Page images and extracted text:
▼

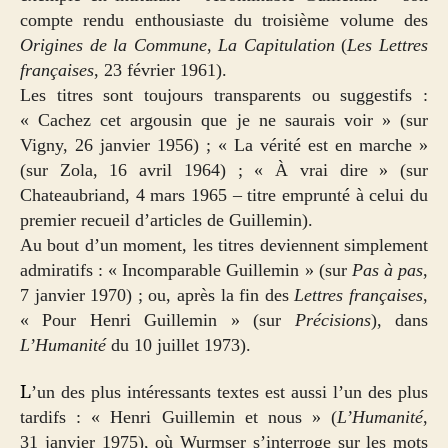
compte rendu enthousiaste du troisième volume des
Origines de la Commune
,
La Capitulation
(
Les Lettres
françaises
, 23 février 1961).
Les titres sont toujours transparents ou suggestifs :
« Cachez cet argousin que je ne saurais voir » (sur
Vigny, 26 janvier 1956) ; « La vérité est en marche »
(sur Zola, 16 avril 1964) ; « À vrai dire » (sur
Chateaubriand, 4 mars 1965 – titre emprunté à celui du
premier recueil d’articles de Guillemin).
Au bout d’un moment, les titres deviennent simplement
admiratifs : « Incomparable Guillemin » (sur
Pas à pas
,
7 janvier 1970) ; ou, après la fin des
Lettres françaises
,
« Pour Henri Guillemin » (sur
Précisions
), dans
L’Humanité
du 10 juillet 1973).
L
’un des plus intéressants textes est aussi l’un des plus
tardifs : « Henri Guillemin et nous » (
L’Humanité
,
31 janvier 1975), où Wurmser s’interroge sur les mots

▲

Exercise aim: Once the pictures are removed, write out all of the entries above exactly.

Solution below:
compte rendu enthousiaste du troisième volume des
Origines de la Commune
,
La Capitulation
(
Les Lettres
françaises
, 23 février 1961).
Les titres sont toujours transparents ou suggestifs :
« Cachez cet argousin que je ne saurais voir » (sur
Vigny, 26 janvier 1956) ; « La vérité est en marche »
(sur Zola, 16 avril 1964) ; « À vrai dire » (sur
Chateaubriand, 4 mars 1965 – titre emprunté à celui du
premier recueil d’articles de Guillemin).
Au bout d’un moment, les titres deviennent simplement
admiratifs : « Incomparable Guillemin » (sur
Pas à pas
,
7 janvier 1970) ; ou, après la fin des
Lettres françaises
,
« Pour Henri Guillemin » (sur
Précisions
), dans
L’Humanité
du 10 juillet 1973).
L
’un des plus intéressants textes est aussi l’un des plus
tardifs : « Henri Guillemin et nous » (
L’Humanité
,
31 janvier 1975), où Wurmser s’interroge sur les mots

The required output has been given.